TASK INPUTS Block Start
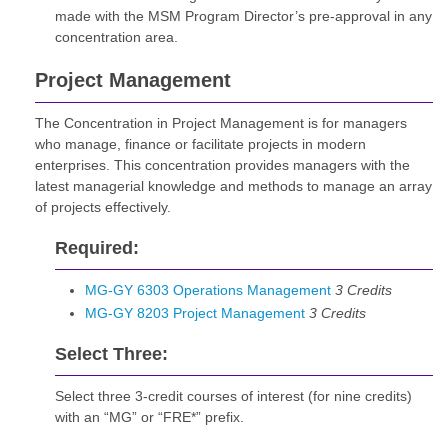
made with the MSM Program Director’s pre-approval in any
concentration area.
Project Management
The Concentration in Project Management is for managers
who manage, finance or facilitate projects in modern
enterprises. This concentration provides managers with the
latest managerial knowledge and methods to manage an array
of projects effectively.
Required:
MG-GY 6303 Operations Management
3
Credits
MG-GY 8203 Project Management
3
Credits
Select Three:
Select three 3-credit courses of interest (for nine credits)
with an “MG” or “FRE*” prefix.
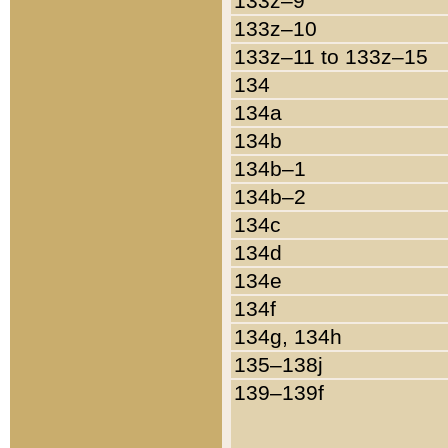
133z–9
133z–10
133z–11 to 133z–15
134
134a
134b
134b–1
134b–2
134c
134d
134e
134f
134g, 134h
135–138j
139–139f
TASK INPUTS Block End
TASK INPUTS Block Start
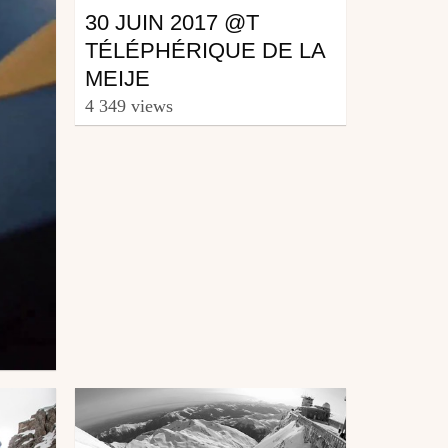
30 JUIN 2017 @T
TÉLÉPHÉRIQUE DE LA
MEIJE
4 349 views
TASK INPUTS Block End
TASK INPUTS Block Start
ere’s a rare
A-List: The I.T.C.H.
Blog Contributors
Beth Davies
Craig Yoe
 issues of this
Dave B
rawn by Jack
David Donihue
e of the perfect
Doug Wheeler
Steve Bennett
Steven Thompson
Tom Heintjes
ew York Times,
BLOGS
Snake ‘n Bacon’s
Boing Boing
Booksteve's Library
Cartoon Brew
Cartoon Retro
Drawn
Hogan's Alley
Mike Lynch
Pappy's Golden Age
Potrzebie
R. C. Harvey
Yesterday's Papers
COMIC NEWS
TASK INPUTS Block End
▸ **WHAT YOU ARE ASKED TO DO**
In the data above, find each line that has the word "with" and copy it out.

▸ **TASK RESULT**
made with the MSM Program Director’s pre-approval in any
enterprises. This concentration provides managers with the
with an “MG” or “FRE*” prefix.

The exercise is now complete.